How to Monitor Everything with Datadog

This outlines Cloud Posse's practical approach to monitoring with Datadog, focusing on defining reusable Service Level Indicators (SLIs) and Service Level Objectives (SLOs) for consistent implementation across customer environments. It aims to help businesses streamline monitoring and incident management by aligning technical performance with business goals.

Our goal with this document is to identify the reusable, standard SLI/SLO for our customers that we can readily implement time and time again.

tip

This document goes very deep into the theory and practice of monitoring with Datadog. If you are looking for a quick start guide, see our Setup Guide for DataDog.

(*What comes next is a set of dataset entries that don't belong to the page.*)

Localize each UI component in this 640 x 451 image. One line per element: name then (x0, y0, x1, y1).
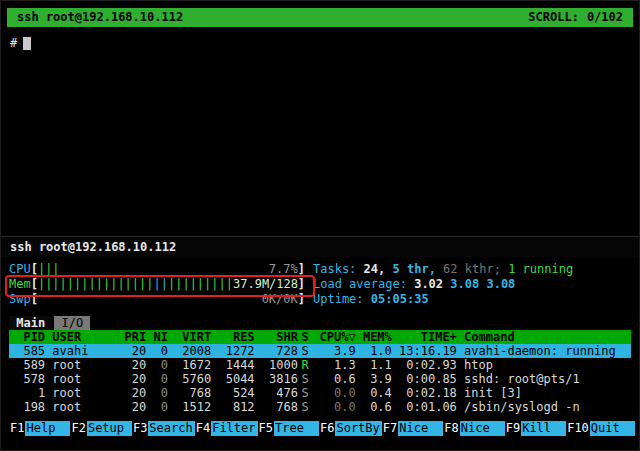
col-command: /sbin/syslogd -n (457, 400, 631, 414)
col-mem: 0.6 (356, 400, 392, 414)
header-virt[interactable]: VIRT (168, 330, 211, 344)
col-mem: 1.1 (356, 358, 392, 372)
header-pid[interactable]: PID (9, 330, 45, 344)
fkey-number: F9 (505, 421, 521, 436)
cpu-meter: CPU[|||7.7%] (9, 262, 305, 277)
col-shr: 728 (255, 344, 298, 358)
swp-meter-label: Swp (9, 292, 31, 307)
header-res[interactable]: RES (211, 330, 254, 344)
col-cpu: 3.9 (312, 344, 355, 358)
col-res: 5044 (211, 372, 254, 386)
header-mem[interactable]: MEM% (356, 330, 392, 344)
col-virt: 5760 (168, 372, 211, 386)
process-row[interactable]: 198 root 20 0 1512 812 768 S 0.0 0.6 0:0… (9, 400, 631, 414)
col-time: 0:00.85 (392, 372, 457, 386)
kthreads-count: 62 kthr; (443, 262, 501, 276)
function-key[interactable]: F2 Setup (70, 421, 131, 436)
header-time[interactable]: TIME+ (392, 330, 457, 344)
load-line: Load average: 3.02 3.08 3.08 (313, 277, 515, 292)
header-ni[interactable]: NI (146, 330, 168, 344)
fkey-number: F1 (9, 421, 25, 436)
fkey-number: F6 (319, 421, 335, 436)
process-row[interactable]: 578 root 20 0 5760 5044 3816 S 0.6 3.9 0… (9, 372, 631, 386)
function-key[interactable]: F3 Search (132, 421, 195, 436)
function-key[interactable]: F6 SortBy (319, 421, 382, 436)
header-shr[interactable]: SHR (255, 330, 298, 344)
load-3: 3.08 (486, 277, 515, 291)
col-time: 0:01.06 (392, 400, 457, 414)
col-virt: 1672 (168, 358, 211, 372)
function-key[interactable]: F4 Filter (195, 421, 258, 436)
fkey-label: SortBy (335, 421, 381, 436)
function-key[interactable]: F5 Tree (258, 421, 319, 436)
bracket-open: [ (31, 292, 38, 307)
process-table-body: 585 avahi 20 0 2008 1272 728 S 3.9 1.0 1… (9, 344, 631, 414)
col-ni: 0 (146, 344, 168, 358)
col-state: R (298, 358, 312, 372)
header-user[interactable]: USER (45, 330, 117, 344)
function-key[interactable]: F9 Kill (505, 421, 566, 436)
col-pid: 589 (9, 358, 45, 372)
function-key[interactable]: F7 Nice - (382, 421, 443, 436)
load-1: 3.02 (414, 277, 443, 291)
tasks-count: 24, (364, 262, 386, 276)
mem-meter: Mem[|||||||||||||||||||||||||||37.9M/128… (9, 277, 305, 292)
col-pid: 578 (9, 372, 45, 386)
htop-tabs: MainI/O (9, 316, 631, 330)
htop-tab[interactable]: Main (9, 316, 52, 330)
cpu-line: CPU[|||7.7%] Tasks: 24, 5 thr, 62 kthr; … (9, 262, 631, 277)
cpu-bar-ticks: ||| (38, 262, 60, 277)
col-mem: 3.9 (356, 372, 392, 386)
running-count: 1 running (508, 262, 573, 276)
fkey-number: F3 (132, 421, 148, 436)
terminal-empty-area (1, 54, 639, 236)
bottom-titlebar: ssh root@192.168.10.112 (1, 236, 639, 257)
fkey-label: Kill (521, 421, 566, 436)
top-titlebar: ssh root@192.168.10.112 SCROLL:0/102 (7, 8, 633, 27)
col-pri: 20 (117, 372, 146, 386)
uptime-value: 05:05:35 (371, 292, 429, 306)
cpu-meter-bar: |||7.7% (38, 262, 298, 277)
process-row[interactable]: 1 root 20 0 768 524 476 S 0.0 0.4 0:02.1… (9, 386, 631, 400)
header-state[interactable]: S (298, 330, 312, 344)
mem-bar-ticks-1: |||||||||||||||| (38, 277, 154, 292)
col-time: 0:02.18 (392, 386, 457, 400)
col-res: 812 (211, 400, 254, 414)
fkey-number: F2 (70, 421, 86, 436)
col-pid: 198 (9, 400, 45, 414)
col-virt: 1512 (168, 400, 211, 414)
shell-prompt-line[interactable]: # (1, 27, 639, 54)
htop-tab[interactable]: I/O (54, 316, 90, 330)
fkey-number: F7 (382, 421, 398, 436)
process-row[interactable]: 585 avahi 20 0 2008 1272 728 S 3.9 1.0 1… (9, 344, 631, 358)
header-cpu[interactable]: CPU%▽ (312, 330, 355, 344)
scroll-value: 0/102 (587, 10, 623, 24)
function-key[interactable]: F1 Help (9, 421, 70, 436)
function-key[interactable]: F8 Nice + (443, 421, 504, 436)
col-pri: 20 (117, 386, 146, 400)
col-cpu: 1.3 (312, 358, 355, 372)
col-shr: 3816 (255, 372, 298, 386)
fkey-label: Nice + (460, 421, 505, 436)
col-user: avahi (45, 344, 117, 358)
col-time: 13:16.19 (392, 344, 457, 358)
header-pri[interactable]: PRI (117, 330, 146, 344)
process-table-header[interactable]: PID USER PRI NI VIRT RES SHR S CPU%▽ MEM… (9, 330, 631, 344)
tasks-line: Tasks: 24, 5 thr, 62 kthr; 1 running (313, 262, 573, 277)
tasks-label: Tasks: (313, 262, 356, 276)
terminal-screen: ssh root@192.168.10.112 SCROLL:0/102 # s… (0, 0, 640, 451)
bracket-open: [ (31, 262, 38, 277)
function-key[interactable]: F10 Quit (566, 421, 635, 436)
col-user: root (45, 358, 117, 372)
uptime-line: Uptime: 05:05:35 (313, 292, 429, 307)
swp-meter: Swp[0K/0K] (9, 292, 305, 307)
fkey-number: F5 (258, 421, 274, 436)
process-row[interactable]: 589 root 20 0 1672 1444 1000 R 1.3 1.1 0… (9, 358, 631, 372)
fkey-label: Setup (87, 421, 132, 436)
header-command[interactable]: Command (457, 330, 631, 344)
bottom-title: ssh root@192.168.10.112 (10, 240, 176, 254)
col-mem: 1.0 (356, 344, 392, 358)
col-pri: 20 (117, 344, 146, 358)
col-shr: 1000 (255, 358, 298, 372)
col-user: root (45, 372, 117, 386)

If you are trying to solve a specific problem, checkout our tutorials for DataDog.

Also, make sure to see How to Implement Incident Management with OpsGenie

Problem

A typical business operating in AWS has literally tens of thousands of data points that leads to analysis paralysis. If we sit down and try to make sense of it all, we realize knowing what is critical and when is non-trivial. Modern advances in monitoring platforms have brought Artificial Intelligence and Anomaly Detection, but those are not foolproof. There is no silver bullet. AI can not tell us what is mission-critical for our business to succeed. That’s because they only see part of the story. They have no visibility into our finances or business objectives. Defining Service Level Objectives, therefore, becomes paramount and while mathematically trivial to compute, but defining what are services in the context of your organization and what your objectives are, is still very subjective. There’s an overwhelming amount of theory on what we should do, but not that much prescriptive step-by-step advice on how to actually implement it using IaC resulting in a fully functioning system.

Solution

Define a process for us to help our customers easily define SLOs that are special to their business
Define a process for us to identify generalized SLOs for every one of our customers that have a very common stack
Use SLOs to determine the health of a service, where a service is not always what end-users of the business, but might be internal customers
Use SLOs to reduce the number of alerts and concentrate them on when specifically the objectives have been violated

Definitions

Service: Any group of one or more applications (or "components") with a shared purpose for some customer (either internal to some team or other service or external with end-users).
Service Level Indicator (SLI): A quantitative measurement of a service's performance or reliability (e.g. the amount of time a transaction took). SLIs may or may not be expressed as percentages. In Datadog, the SLI is implemented as a metric, synthetic or aggregation of one or more monitors. There's nothing called an SLI in Datadog.
Service Level Objective (SLO): A target percentage for an SLI over a specific period of time. It's always expressed as a percentage. In Datadog it's a specific resource type defined with a numerator and denominator. A score of 100% is excellent; 0% is dead. Datadog has native support for SLOs as a resource.
Service Level Agreement (SLA): An explicit (e.g. contractual agreement) or implicit agreement between a client and service provider stipulating the client's reliability expectations and service provider's consequences for not meeting them.
Error Budget: The allowed amount of unreliability derived from an SLO's target percentage (100% - target percentage) that is meant to be invested into product development. There's a corresponding Burn Rate associated with an Error Budget that is equally important to understand because it's the rate of change. Datadog automates burnrate as part of the widget.
MTTF (mean time to failure): The outage frequency.
MTTR (mean time to restore): The outage duration and is defined as it is experienced by users: lasting from the start of a malfunction until normal behavior resumes.
Availability: A percentage defined as (uptime)/(total length of time), using appropriate units (e.g. seconds), or (1 - (MTTR/MTTF)) x 100%.
RED method: (Rate, Errors, and Duration) focuses on monitoring your services, leaving their infrastructure aside and giving you an external view of the services themselves—in other words, from the client's point of view.
USE method: (Utilization, Saturation, and Errors) focuses on the utilization of resources to quickly identify common bottlenecks; however, this method only uses request errors as an external indicator of problems and is thus unable to identify latency-based issues that can affect your systems as well.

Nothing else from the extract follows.